Greenwashing the Gold
It’s not the sports, obviously. The Olympics are not a major contributor of greenhouse gases (GHGs) or other pollutants. They are all about human-powered sporting activities, and how dirty can that be?
It’s about the five-ring circus that attends to the sports. The construction and operation of buildings and other infrastructure. Development and operation of highways and transit. The additional traffic that will use the Sea-to-Sky Highway. All the flights in and out of Vancouver from everywhere in the world, not just during the two week blitz in February 2010, but the decade before and for some period afterwards.
All those people: 7000 media, 6400 athletes and officials, 3000 sponsors, up to 30,000 volunteers, and up to half a million spectators in Vancouver and Whistler during the Games. They’ve all got to be moved around, housed, fed, entertained. The water and energy consumption, sewage, and other waste considerations are daunting.
The environmental impact of all the Olympic infrastructure development is hard to assess, but the David Suzuki Foundation (DSF) did attempt to quantify the greenhouse gas impact of the Games, including all the flights into and out of Vancouver.
DSF estimates that total GHG emissions of the Games will be 328,485 tonnes. Air travel alone accounts for 226,500 tonnes. Local transportation: 32,800 tonnes; energy use: 29,900 tonnes; VANOC administration: 14,400 tonnes; accommodation: 7,700 tonnes; and construction: merely 4,000 tonnes. DSF calculates that the cost to offset all the emissions will be just under five million dollars, at a low $15 per tonne.
DSF recommends that “It is … more effective for the organizers to aggregate these [travel] emissions and take responsibility for ensuring that they are offset” than to hope that significant mitigation will take place by individual decisions. Offsetting all carbon emissions is the intention of the 2012 Summer Games in London.
So what is VANOC doing to reduce emissions and minimize the environmental impact of the Games? It takes a few clicks at the Vancouver2010.com website to find the word “environment” but under the heading “Environmental Stewardship and Impact Reduction,” we discover a “Performance Objective … to conserve natural environments and manage, mitigate and offset negative impacts.”

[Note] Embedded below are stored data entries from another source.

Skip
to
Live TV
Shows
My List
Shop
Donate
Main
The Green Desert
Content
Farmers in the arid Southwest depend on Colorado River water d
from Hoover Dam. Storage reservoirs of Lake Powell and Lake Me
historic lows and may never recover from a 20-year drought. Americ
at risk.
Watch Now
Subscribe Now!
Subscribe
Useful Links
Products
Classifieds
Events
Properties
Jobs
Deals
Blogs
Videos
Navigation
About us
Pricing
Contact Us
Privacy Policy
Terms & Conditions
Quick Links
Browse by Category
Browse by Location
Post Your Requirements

This statement is accompanied by a somewhat meaningless set of facts which refer to some commendable achievements: almost all waste diverted from landfills (not including land clearing debris); green building design under Leadership in Energy and Environmental Design certification; low emission vehicles for half the fleet; public transit initiatives; zero infractions of environmental laws and regulations; and zero spills.
These metrics don’t tell us very much. Cancelling the Olympics is the only way to have no environmental impact and to ensure there are no carbon emissions. Nevertheless, these Olympics have made an effort to green themselves up. Some of the greening is substantive. Some is a distraction, and some is just spin.

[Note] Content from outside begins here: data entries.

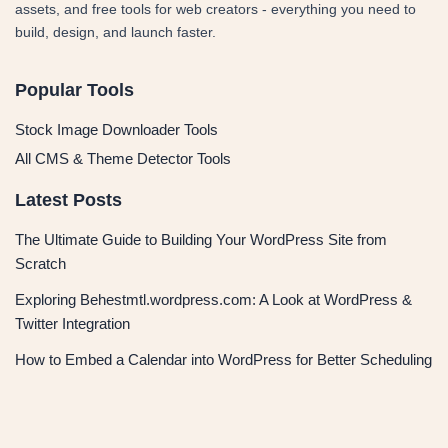
assets, and free tools for web creators - everything you need to
build, design, and launch faster.
Popular Tools
Stock Image Downloader Tools
All CMS & Theme Detector Tools
Latest Posts
The Ultimate Guide to Building Your WordPress Site from
Scratch
Exploring Behestmtl.wordpress.com: A Look at WordPress &
Twitter Integration
How to Embed a Calendar into WordPress for Better Scheduling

But air travel, transportation, energy use – heating, lighting, ice and snow-making – at events, will all produce significant GHGs. And for these, VANOC has little or no response.
The “Hydrogen Highway” is a flagship of Premier Campbell’s fleet of climate change initiatives. Debunked by many as a high-tech cash hemorrhage funded by taxpayers, the Olympics will pay $89 million for 20 fuel-cell powered buses, or $4.45 million per bus (a comparable hybrid bus could cost $830,000, a conventional diesel bus, $343,000).
Even less impressive, the description of initiatives at the VANOC Vancouver offices reads like a fancy list of fashionable Gucci-Green rather than meaningful mitigation of environmental impacts: increased daylight, low-emitting carpets, showers and change rooms, shuttle to Skytrain, and even … a comprehensive recycling program!
Greenhouse gas reduction is a cornerstone of provincial government policy. The Premier’s Climate Action Plan, released in June 2008, states that “Overall, the games will be carbon neutral, using carbon trading to offset any emissions produced during construction or staging.” That sounds better than it is. The Climate Action Secretariat doesn’t actually know what’s included. But it definitely doesn’t include flights.
We’re leaving that to London, host of the 2012 Summer Games. After all, BC is already the Best Place on Earth. Can’t do better than that.